Per essere un quadriciclo leggero, la Ligier JS50 è piuttosto sofisticata: le barre antintrusione nelle porte, i freni a disco su tutte le ruote e le sospensioni di tipo automobilistico (MacPherson all’avantreno e a ruote indipendenti al retrotreno) la rendono più sicura e comoda di tante rivali. La ricca Ultimate del nostro test ha un prezzo molto elevato (con 19.990 euro), ma offre comfort che, di solito, si trovano solo sulle più grandi utilitarie, come il “clima” (solo manuale) e il servosterzo, oltre che finezze come i fari full led e un look dedicato, con grintosi cerchi in lega di 16”, un grande spoiler nel tetto e un simil-diffusore nel paraurti posteriore, da cui sbucano due finti terminali di scarico cromati.

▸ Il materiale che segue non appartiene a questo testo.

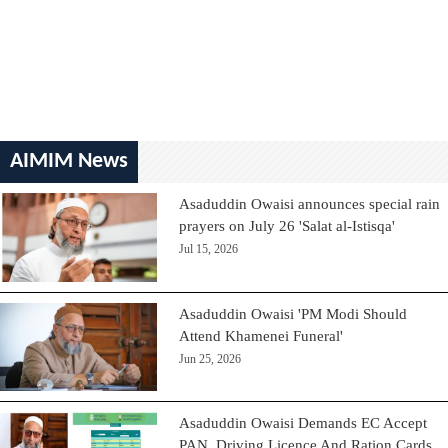
AIMIM News
Asaduddin Owaisi announces special rain
prayers on July 26 'Salat al-Istisqa'
Jul 15, 2026
Asaduddin Owaisi 'PM Modi Should
Attend Khamenei Funeral'
Jun 25, 2026
Asaduddin Owaisi Demands EC Accept
PAN, Driving Licence And Ration Cards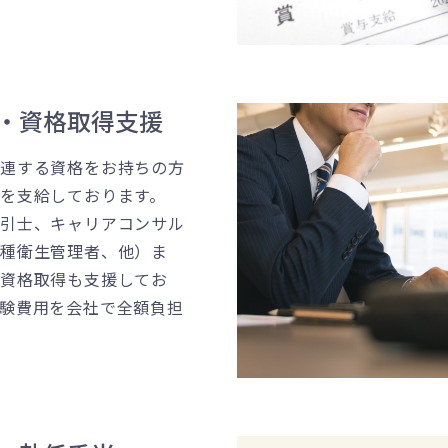
・資格取得支援
関連する資格をお持ちの方
を支給しております。
取引士、キャリアコンサル
一種衛生管理者、他）ま
の資格取得も支援してお
験費用を会社で全額負担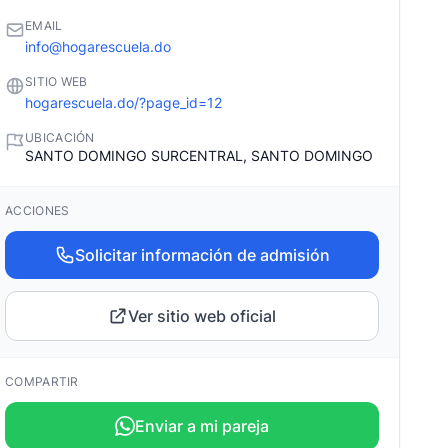
EMAIL
info@hogarescuela.do
SITIO WEB
hogarescuela.do/?page_id=12
UBICACIÓN
SANTO DOMINGO SURCENTRAL, SANTO DOMINGO
ACCIONES
Solicitar información de admisión
Ver sitio web oficial
COMPARTIR
Enviar a mi pareja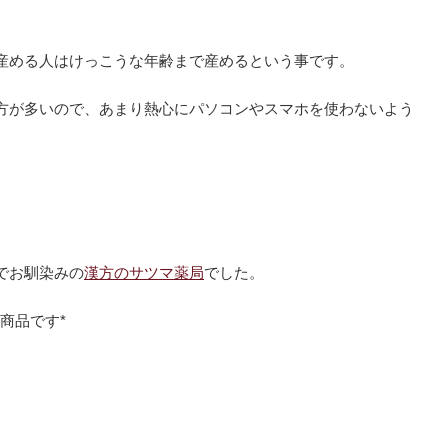
産める人はけっこうな年齢まで産めるという事です。
方が多いので、あまり熱心にパソコンやスマホを使わないよう
でお馴染みの
漢方のサツマ薬局
でした。
商品です*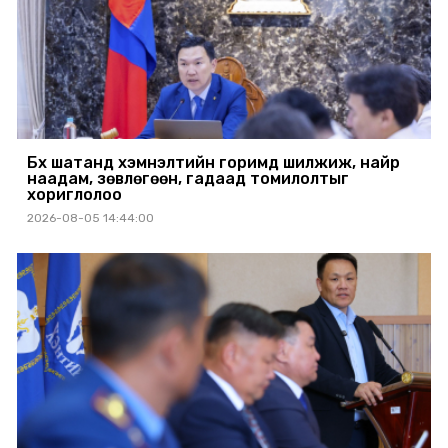
Бүх шатанд хэмнэлтийн горимд шилжиж, найр
наадам, зөвлөгөөн, гадаад томилолтыг
хориглолоо
2026-08-05 14:44:00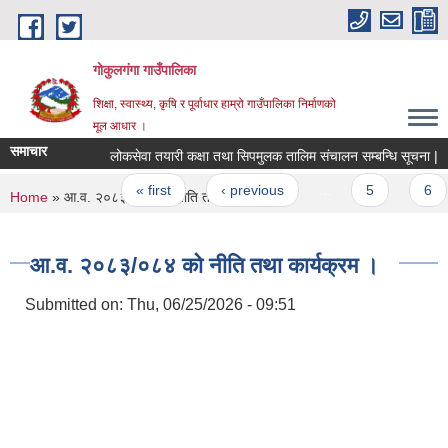
Skip to main content
गोकुलगंगा गाउँपालिका
शिक्षा, स्वास्थ्य, कृषि र पूर्वाधार हाम्रो गाउँपालिका निर्माणको
मूल आधार ।
समाचार
लोकसेवा तयारी कक्षा तथा सिपमुलक तालिम संचालन सम्बन्धि सूचना |
Pages
« first
‹ previous
…
5
6
You are here
Home
» आ.व. २०८३/०८४ को नीति तथा कार्यक्रम ।
आ.व. २०८३/०८४ को नीति तथा कार्यक्रम ।
Submitted on:
Thu, 06/25/2026 - 09:51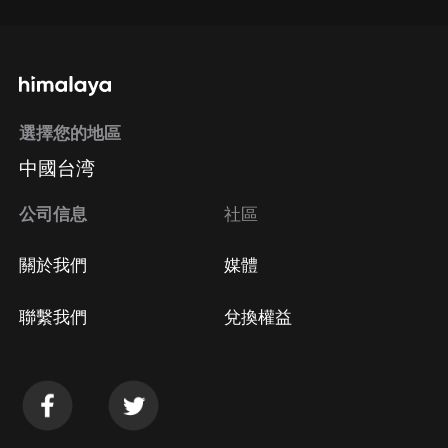
選擇您的地區
中國台湾
公司信息
社區
關於我們
媒體
聯繫我們
兌換權益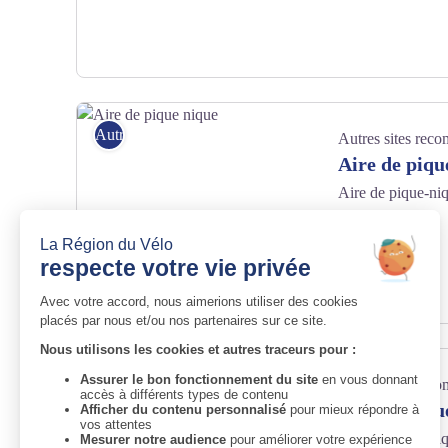
Aire de pique-nique_Merle-Leignec - Office de tourisme Loire
Autres sites recommandés
Autres sites rec
Aire de piqu
Aire de pique-niq
Forez.
Aire de pique nique
Autres sites recommandés
Autres sites rec
Aire de piqu
Aire de pique-niq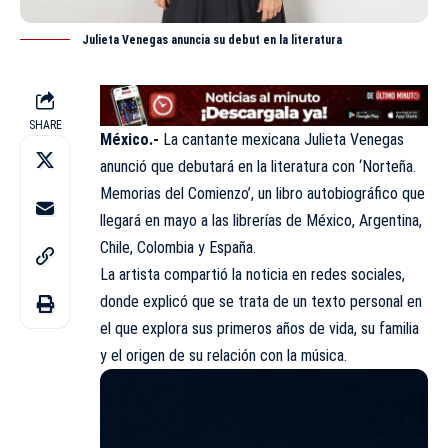
Julieta Venegas anuncia su debut en la literatura
SHARE
México.-
La cantante mexicana Julieta Venegas
anunció que debutará en la literatura con ‘Norteña.
Memorias del Comienzo’, un libro autobiográfico que
llegará en mayo a las librerías de México, Argentina,
Chile, Colombia y España.
La artista compartió la noticia en redes sociales,
donde explicó que se trata de un texto personal en
el que explora sus primeros años de vida, su familia
y el origen de su relación con la música.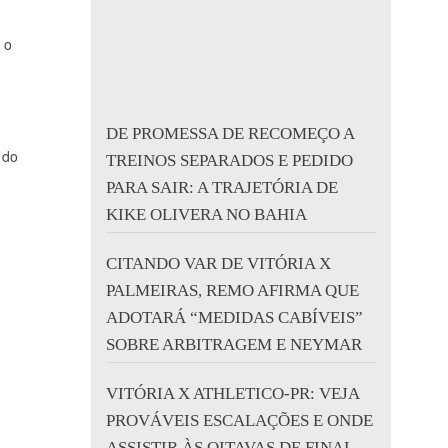
 o
DE PROMESSA DE RECOMEÇO A
 do
TREINOS SEPARADOS E PEDIDO
PARA SAIR: A TRAJETÓRIA DE
KIKE OLIVERA NO BAHIA
CITANDO VAR DE VITÓRIA X
PALMEIRAS, REMO AFIRMA QUE
ADOTARÁ “MEDIDAS CABÍVEIS”
SOBRE ARBITRAGEM E NEYMAR
VITÓRIA X ATHLETICO-PR: VEJA
PROVÁVEIS ESCALAÇÕES E ONDE
ASSISTIR ÀS OITAVAS DE FINAL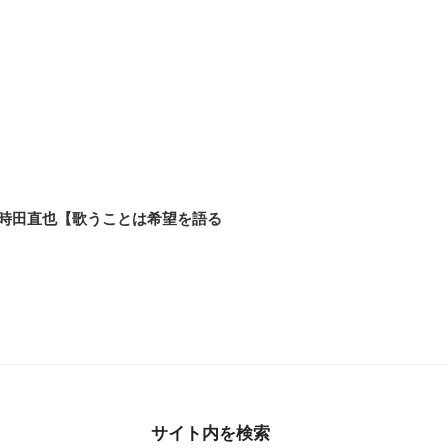
f 時田直也【歌うことは希望を語る
サイト内を検索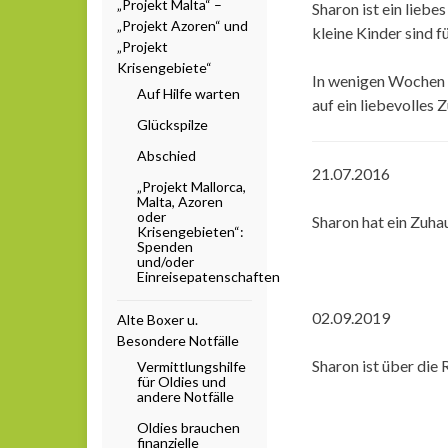
„Projekt Malta“ –
Sharon ist ein lieb
„Projekt Azoren“ und
kleine Kinder sind f
„Projekt
Krisengebiete“
In wenigen Wochen w
Auf Hilfe warten
auf ein liebevolles 
Glückspilze
Abschied
21.07.2016
„Projekt Mallorca,
Malta, Azoren
oder
Sharon hat ein Zuha
Krisengebieten“:
Spenden
und/oder
Einreisepatenschaften
02.09.2019
Alte Boxer u.
Besondere Notfälle
Sharon ist über di
Vermittlungshilfe
für Oldies und
andere Notfälle
Oldies brauchen
finanzielle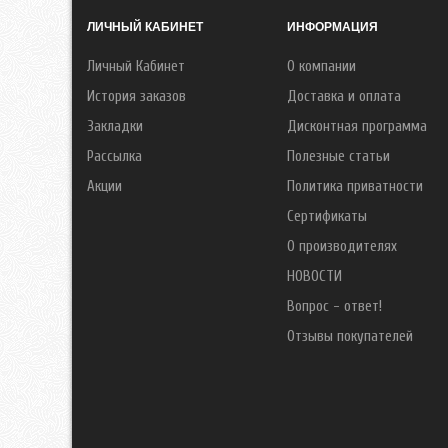
ЛИЧНЫЙ КАБИНЕТ
ИНФОРМАЦИЯ
Личный Кабинет
О компании
История заказов
Доставка и оплата
Закладки
Дисконтная программа
Рассылка
Полезные статьи
Акции
Политика приватности
Сертификаты
О производителях
НОВОСТИ
Вопрос - ответ!
Отзывы покупателей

L’abitacolo biposto, in cui c’è tanto spazio anche per chi è più alto della media, è impreziosito da luci d’ambiente a led e dettagli sportivi, come la pedaliera in alluminio a vista e gli inserti in finta fibra di carbonio nelle porte. A partire dalla Elite (16.990 euro la diesel, 18.390 euro l’elettrica con batteria da 8 kWh e 123 km di autonomia “ufficiale”), la Ligier JS50 ha di serie l’impianto multimediale con schermo touchscreen di 10” e la connessione ad Apple CarPlay e Android Auto con il cavetto. La Ultimate aggiunge l’hi-fi con sei altoparlanti e la piastra per la ricarica senza fili dello smartphone. Promosso il baule: oltre che molto capiente (319 litri: 94 in più rispetto a una Fiat Panda, tanto per intenderci), ha una forma molto regolare e il piano di carico rivestito in tessuto.

Lunga 2,97 metri e con uno sterzo leggerissimo, la Ligier JS50 è agile e maneggevole nel traffico. Al minimo, avendo un solo pistone, il piccolo diesel traballa in maniera evidente, ma superati i 20 orari le vibrazioni si attenuano un po’, a vantaggio del comfort. Al semaforo non c’è la verve delle versioni elettriche, ma la velocità massima (limitata a 45 km/h dalla legge per questo tipo di veicoli) si raggiunge dopo un breve lancio. Buono l’assorbimento delle sconnessioni (si sobbalza un po’ solo sull’asfalto più ammalorato) e sicura la frenata (ci si ferma in pochissimo spazio e bloccare le ruote, pur in assenza dell’Abs, è difficile, viste le modeste velocità in gioco). I consumi? Complice un peso a vuoto di appena 383 kg, la casa promette 33,3 km/l: con un serbatoio di 17 litri, equivalgono a un’autonomia “ufficiale” di 566 km; in condizioni di guida reale ne stimeremmo 400-450 (che sono comunque molti di più rispetto ai 192 promessi dall’elettrica con la batteria più capiente da 12 kWh, che si ricarica in poco più di sei ore con la presa a 230 V).

Aspetti migliorabili? I morbidi sedili di foggia sportiva della Ligier JS50 hanno uno schienale molto poco esteso (chi supera i 170 cm non può contare sul sostegno del poggiatesta integrato) e il piccolo lunotto, posizionato in basso, complica la visuale posteriore ai guidatori più alti. Se non altro, la telecamera posteriore agevola le manovre in retromarcia.